(Beginning of SUPPLIED DATA)
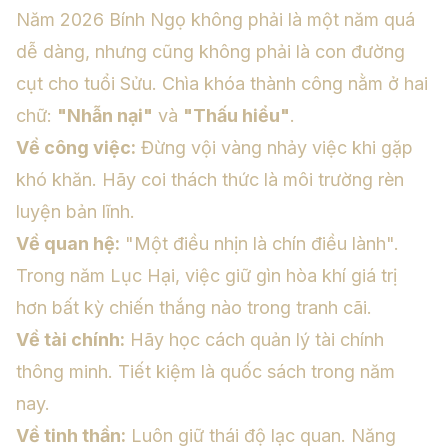
Năm 2026 Bính Ngọ không phải là một năm quá
dễ dàng, nhưng cũng không phải là con đường
cụt cho tuổi Sửu. Chìa khóa thành công nằm ở hai
chữ:
"Nhẫn nại"
và
"Thấu hiểu"
.
Về công việc:
Đừng vội vàng nhảy việc khi gặp
khó khăn. Hãy coi thách thức là môi trường rèn
luyện bản lĩnh.
Về quan hệ:
"Một điều nhịn là chín điều lành".
Trong năm Lục Hại, việc giữ gìn hòa khí giá trị
hơn bất kỳ chiến thắng nào trong tranh cãi.
Về tài chính:
Hãy học cách quản lý tài chính
thông minh. Tiết kiệm là quốc sách trong năm
nay.
Về tinh thần:
Luôn giữ thái độ lạc quan. Năng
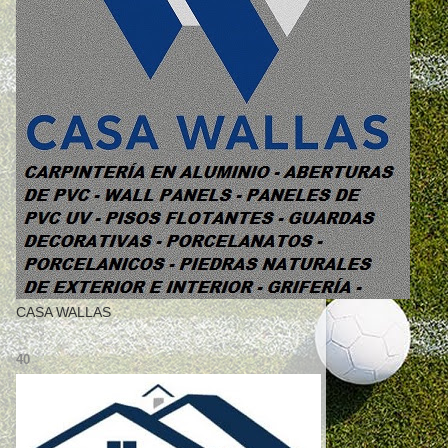
CASA WALLAS
40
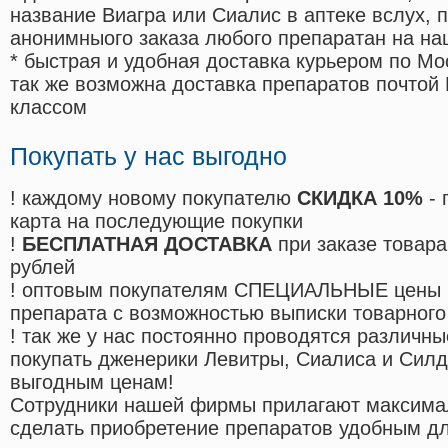
название Виагра или Сиалис в аптеке вслух, 
анонимныого заказа любого препаратан на на
* быстрая и удобная доставка курьером по Мо
так же возможна доставка препаратов почтой 
классом
Покупать у нас выгодно
! каждому новому покупателю
СКИДКА 10%
- 
карта на последующие покупки
!
БЕСПЛАТНАЯ ДОСТАВКА
при заказе товара
рублей
! оптовым покупателям СПЕЦИАЛЬНЫЕ цены 
препарата с возможностью выписки товарного
! так же у нас постоянно проводятся различ
покупать дженерики Левитры, Сиалиса и Сил
выгодным ценам!
Cотрудники нашей фирмы прилагают максима
сделать приобретение препаратов удобным д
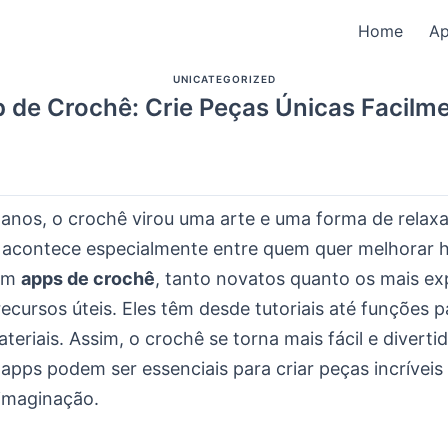
Home
A
UNICATEGORIZED
 de Crochê: Crie Peças Únicas Facilm
 anos, o crochê virou uma arte e uma forma de relaxa
o acontece especialmente entre quem quer melhorar h
Com
apps de crochê
, tanto novatos quanto os mais ex
cursos úteis. Eles têm desde tutoriais até funções p
teriais. Assim, o crochê se torna mais fácil e divertid
apps podem ser essenciais para criar peças incrívei
 imaginação.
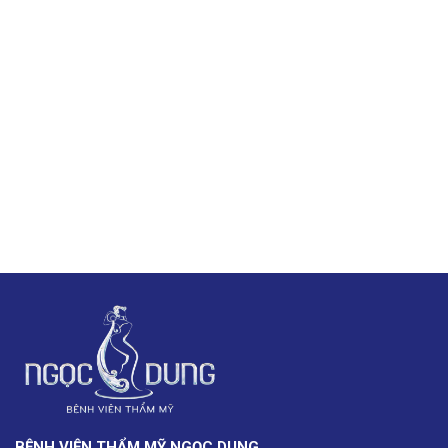
BỆNH VIỆN THẨM MỸ NGỌC DUNG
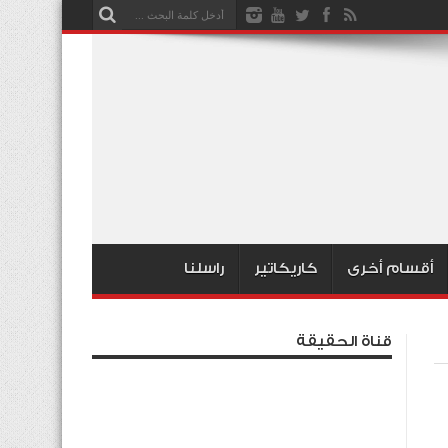
أقسام أخرى
كاريكاتير
راسلنا
قناة الحقيقة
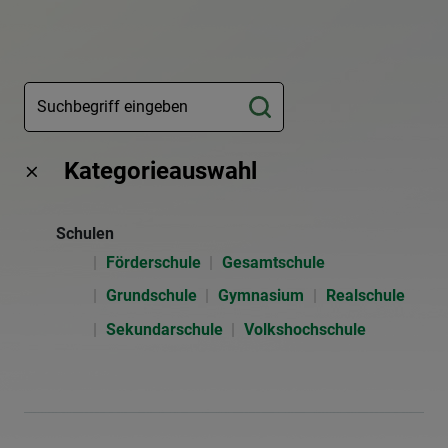
Kategorieauswahl
Schulen
Förderschule
Gesamtschule
Grundschule
Gymnasium
Realschule
Sekundarschule
Volkshochschule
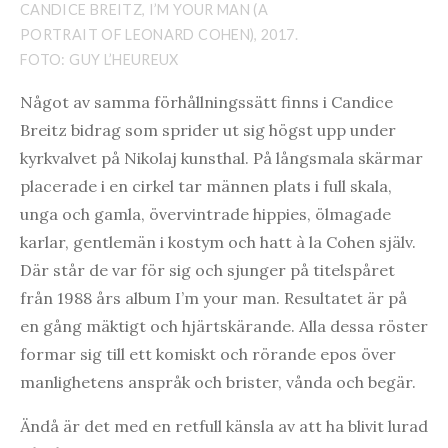
CANDICE BREITZ, I’M YOUR MAN (A
PORTRAIT OF LEONARD COHEN), 2017.
FOTO: GUY L’HEUREUX
Något av samma förhållningssätt finns i Candice
Breitz bidrag som sprider ut sig högst upp under
kyrkvalvet på Nikolaj kunsthal. På långsmala skärmar
placerade i en cirkel tar männen plats i full skala,
unga och gamla, övervintrade hippies, ölmagade
karlar, gentlemän i kostym och hatt à la Cohen själv.
Där står de var för sig och sjunger på titelspåret
från 1988 års album I’m your man. Resultatet är på
en gång mäktigt och hjärtskärande. Alla dessa röster
formar sig till ett komiskt och rörande epos över
manlighetens anspråk och brister, vånda och begär.
Ändå är det med en retfull känsla av att ha blivit lurad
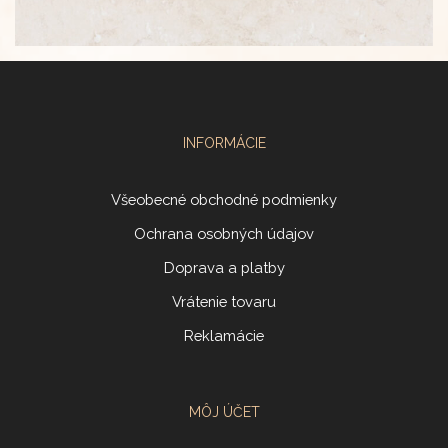
INFORMÁCIE
Všeobecné obchodné podmienky
Ochrana osobných údajov
Doprava a platby
Vrátenie tovaru
Reklamácie
MÔJ ÚČET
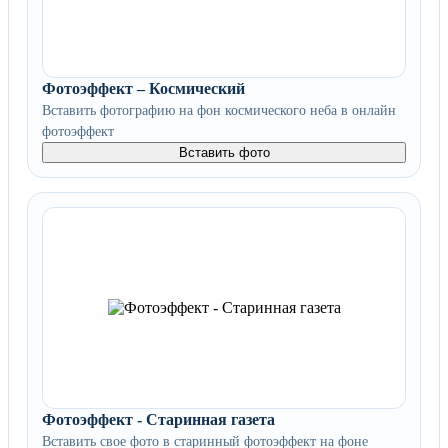
Фотоэффект – Космический
Вставить фотографию на фон космического неба в онлайн
фотоэффект
Вставить фото
Фотоэффект - Старинная газета
Вставить свое фото в старинный фотоэффект на фоне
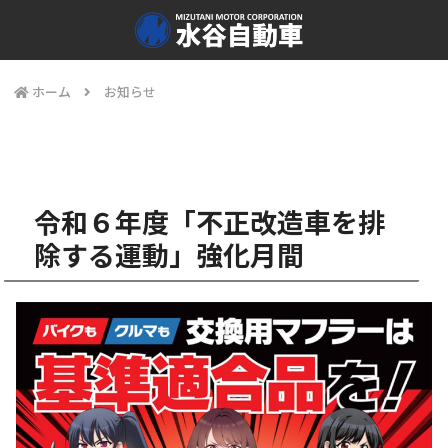
ホーム
お知らせ
令和６年度「不正改造車を排
除する運動」強化月間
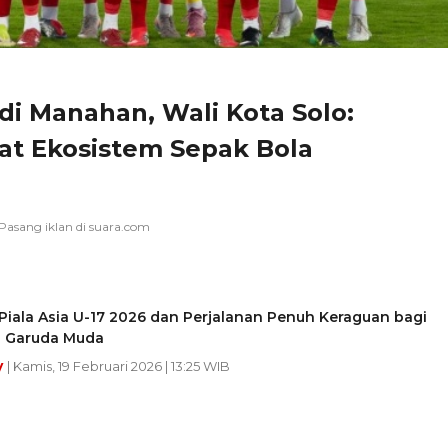
 di Manahan, Wali Kota Solo:
 Ekosistem Sepak Bola
Piala Asia U-17 2026 dan Perjalanan Penuh Keraguan bagi
 Garuda Muda
y
| Kamis, 19 Februari 2026 | 13:25 WIB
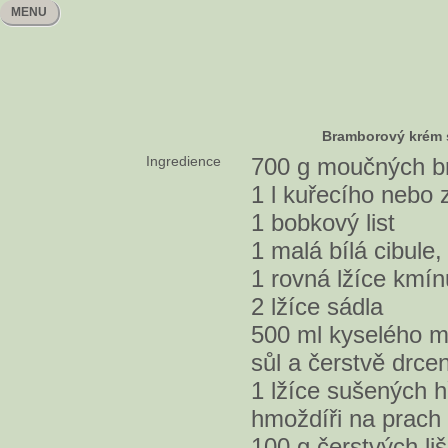
MENU
Bramborový krém 
Ingredience
700 g moučných b
1 l kuřecího nebo 
1 bobkový list
1 malá bílá cibule
1 rovná lžíce kmín
2 lžíce sádla
500 ml kyselého m
sůl a čerstvě drcen
1 lžíce sušených h
hmoždíři na prach
100 g čerstvých li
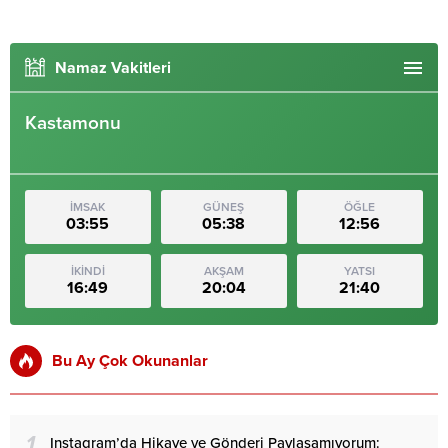
Namaz Vakitleri
Kastamonu
İMSAK
GÜNEŞ
ÖĞLE
03:55
05:38
12:56
İKİNDİ
AKŞAM
YATSI
16:49
20:04
21:40
Bu Ay Çok Okunanlar
1
Instagram’da Hikaye ve Gönderi Paylaşamıyorum:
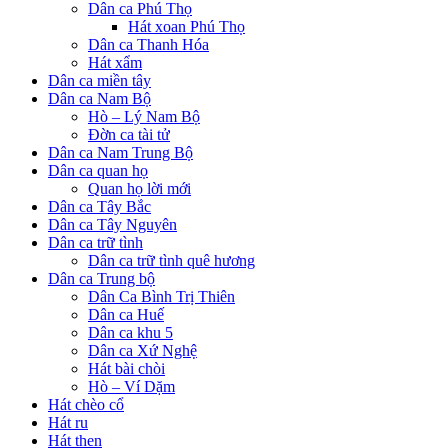
Dân ca Phú Thọ
Hát xoan Phú Thọ
Dân ca Thanh Hóa
Hát xẩm
Dân ca miền tây
Dân ca Nam Bộ
Hò – Lý Nam Bộ
Đờn ca tài tử
Dân ca Nam Trung Bộ
Dân ca quan họ
Quan họ lời mới
Dân ca Tây Bắc
Dân ca Tây Nguyên
Dân ca trữ tình
Dân ca trữ tình quê hương
Dân ca Trung bộ
Dân Ca Bình Trị Thiên
Dân ca Huế
Dân ca khu 5
Dân ca Xứ Nghệ
Hát bài chòi
Hò – Ví Dặm
Hát chèo cổ
Hát ru
Hát then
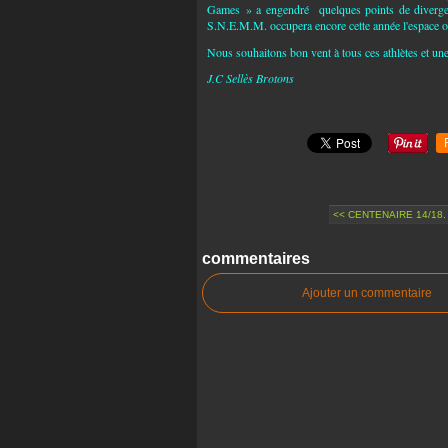
Games » a engendré quelques points de divergenc
S.N.E.M.M. occupera encore cette année l'espace ou
Nous souhaitons bon vent à tous ces athlètes et une 
J.C Sellès Brotons
<< CENTENAIRE 14/18.
commentaires
Ajouter un commentaire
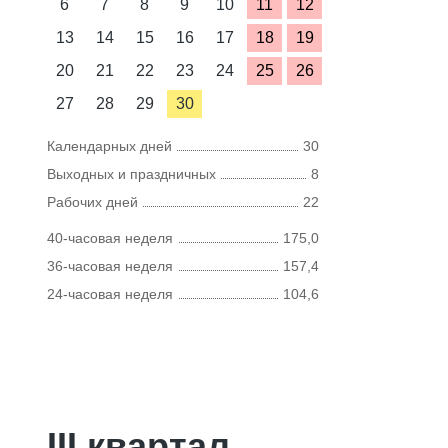
6
7
8
9
10
11
12
13
14
15
16
17
18
19
20
21
22
23
24
25
26
27
28
29
30
Календарных дней
30
Выходных и праздничных
8
Рабочих дней
22
40-часовая неделя
175,0
36-часовая неделя
157,4
24-часовая неделя
104,6
III квартал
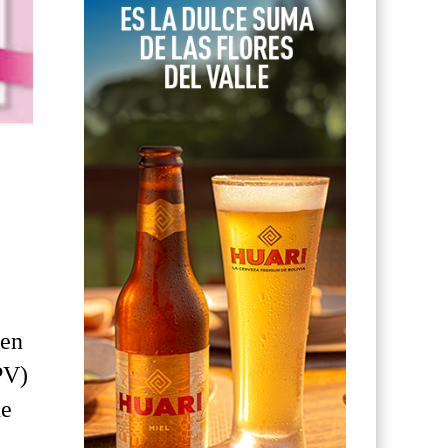
yen
PV)
de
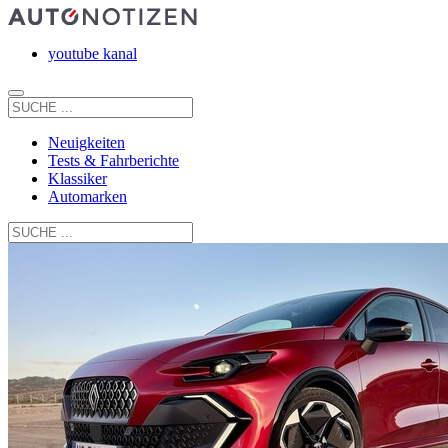
youtube kanal
Neuigkeiten
Tests & Fahrberichte
Klassiker
Automarken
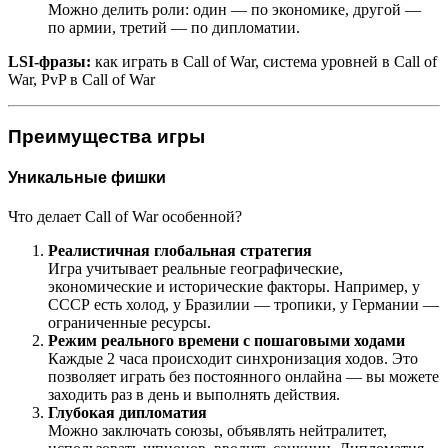
Можно делить роли: один — по экономике, другой —
по армии, третий — по дипломатии.
LSI-фразы:
как играть в Call of War, система уровней в Call of
War, PvP в Call of War
Преимущества игры
Уникальные фишки
Что делает Call of War особенной?
Реалистичная глобальная стратегия
Игра учитывает реальные географические,
экономические и исторические факторы. Например, у
СССР есть холод, у Бразилии — тропики, у Германии —
ограниченные ресурсы.
Режим реального времени с пошаговыми ходами
Каждые 2 часа происходит синхронизация ходов. Это
позволяет играть без постоянного онлайна — вы можете
заходить раз в день и выполнять действия.
Глубокая дипломатия
Можно заключать союзы, объявлять нейтралитет,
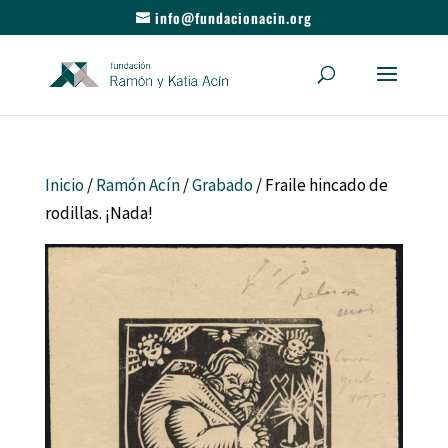
info@fundacionacin.org
Inicio
/
Ramón Acín
/
Grabado
/ Fraile hincado de
rodillas. ¡Nada!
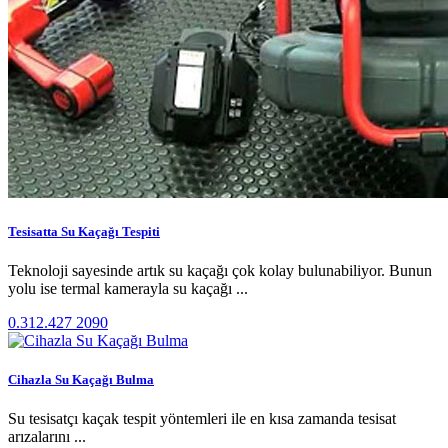
Tesisatta Su Kaçağı Tespiti
Teknoloji sayesinde artık su kaçağı çok kolay bulunabiliyor. Bunun
yolu ise termal kamerayla su kaçağı ...
0.312.427 2090
Cihazla Su Kaçağı Bulma
Su tesisatçı kaçak tespit yöntemleri ile en kısa zamanda tesisat
arızalarını ...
(End of SUPPLIED DATA)
The answer must consist of every line from the listing above that includes the word "tình".

• [YOUR RESPONSE]:
Dân ca trữ tình
Dân ca trữ tình quê hương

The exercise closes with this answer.